53 thoughts on “Bookies Review/Discussion Of The Postmistress by Sarah Blake

  1. I agree with Beth H. You *do* have the best meetings. I love, love, love how your menu fit the book. Creme brulee is my dessert of choice. If it’s on the menu, I’m ordering it.

  2. I’ve never tried Creme Brulee, but LOVE tuna casserole although I’ve never made it with potato chips. As for the finger sandwiches, I love anything with cucumbers! And chicken is my FAV meat!

    I sure wish I knew of a book club near me like the Bookies BC. You girls always have such a great time!

  3. I remember growing up the mid-to-late forties and eating lots of Jello dishes. Tomatoes and cucumbers, too.

    I think that today’s media overdoes the news coverage by talking things to death. After a news report, they then go on and on, speculating, etc. TMI, definitely!

    I remember the time before TV. We used to curl up next to the big Atwater Kent radio and listen to the Lone Ranger. Fun!

    I love how you match the foods to your book.

  4. Your food pictures kill me–they just make me want to gorge myself! As for The Postmistress, I wouldn’t look forward to discussing it either. It left me seriously underwhelmed.

  5. Love that you catered the food to match the book! I have this one on my TBR pile, but haven’t gotten to it yet. Not big on WWII books, but it’s gotten decent reviews so know I’ll get to it sooner or later.

      1. It’s the only way I will eat tunafish sandwiches. If there isn’t potato chips on them, it’s not happening. I’ve been like that since I was a wee little kid.

  6. Sounds like you guys had a GREAT time! So glad to hear it…and thanks for the recipe share! As for the book itself, yeah…I read it right before it originally came out and unfortunately, it wasn’t for me. Stunning cover though….simple yet stunning.

  7. Nadine Nys

    Wow, I wished there were bookclubs like yours here in Belgium, especially whith food like that (though I am not sure about the tuna-thing). As often is the case, you have brought a smile to my face. Thanks!
    Great review

  8. What a wonderful group you have. It sounds like a perfect time, and I love the connection between the book and the food. I have the book but haven’t read it yet.

    1. I love doing that Nan because it seems to bring out a little something more in our reviews…. we have had some wonderful meals but my favorite was when we reviewed Cutting For Stone and the food was Ethiopian… delicious!

  9. The key to a good tuna casserole is white albacore tuna. The regular tuna is awfully..well fishy these days. The finger sandwiches look good. The creme brulee was the reward for suffering through tuna casserole. Do people join your book club just for the food? It always looks so good! I’d read the phone book to eat at one of your meetings!.

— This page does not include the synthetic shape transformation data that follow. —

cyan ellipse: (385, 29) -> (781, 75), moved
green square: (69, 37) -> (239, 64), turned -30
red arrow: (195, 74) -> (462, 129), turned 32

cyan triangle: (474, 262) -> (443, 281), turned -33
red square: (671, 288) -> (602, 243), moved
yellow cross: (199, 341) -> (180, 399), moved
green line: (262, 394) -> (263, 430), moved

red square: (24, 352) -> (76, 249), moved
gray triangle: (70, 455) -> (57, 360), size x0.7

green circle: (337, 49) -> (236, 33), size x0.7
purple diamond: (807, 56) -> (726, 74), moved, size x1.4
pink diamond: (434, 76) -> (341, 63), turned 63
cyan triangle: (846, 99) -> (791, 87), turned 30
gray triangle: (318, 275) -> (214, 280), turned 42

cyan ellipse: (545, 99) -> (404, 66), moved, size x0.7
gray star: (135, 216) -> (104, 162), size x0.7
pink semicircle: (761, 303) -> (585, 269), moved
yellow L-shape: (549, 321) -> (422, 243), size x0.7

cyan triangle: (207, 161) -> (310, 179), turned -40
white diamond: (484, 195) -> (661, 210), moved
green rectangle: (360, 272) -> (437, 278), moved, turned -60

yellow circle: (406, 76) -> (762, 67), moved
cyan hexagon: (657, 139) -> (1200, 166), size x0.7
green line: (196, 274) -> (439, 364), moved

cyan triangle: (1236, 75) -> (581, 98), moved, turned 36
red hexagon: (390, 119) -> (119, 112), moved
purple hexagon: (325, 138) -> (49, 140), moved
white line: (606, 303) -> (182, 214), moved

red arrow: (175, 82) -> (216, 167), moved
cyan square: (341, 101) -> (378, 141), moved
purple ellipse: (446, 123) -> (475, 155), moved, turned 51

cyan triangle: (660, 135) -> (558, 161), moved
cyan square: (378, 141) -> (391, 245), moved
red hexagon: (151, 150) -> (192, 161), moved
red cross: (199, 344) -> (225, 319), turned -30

    1. Thanks Beth – I just bought plain ol’ tuna. 😀

      Our group is so fun and only recently have we been able to offer new people to come. For awhile we were 18 members and it was too hard to find places to meet. Now we are 14 but in attendance we average around 12 per meeting.

  10. Sorry you didn’t like The Postmistress that much. I absolutely loved it.

    But the creme brulee–we can agree on that! My father-in-law makes a sort of lazy man’s creme brulee. I’m not sure how he does it, but it doesn’t take him long at all. I’ll have to ask when he visits in a couple of weeks.

  11. I love to read your Bookies posts – but always with a pang of jealousy mixed in with hunger! 😀 You guys have SO much fun!!

    I’m glad you had a great discussion on Postmistress as well. I liked the book, but wouldn’t rank it up there with my favorites set in this era.

  12. Gay O'Connor

    I came across this sit by accident and feel have to comment. Firs, I love the sound of your book club. and I am VERY hungry after seeing the food pictures. But I have to say I loved the book and am sorry so many were disappointed with it. The WW11 stuff was very interesting – particularly i didn’t know that Vichy France tried to save its Jewish refugees until the Nazis completely took over. Fascinating. And it was also fascinating to read about Cordell Hull refusing the entry of Jews into the US . I decided to google him to find out more, and discovered he subsequently won the Nobel Peace prize!!!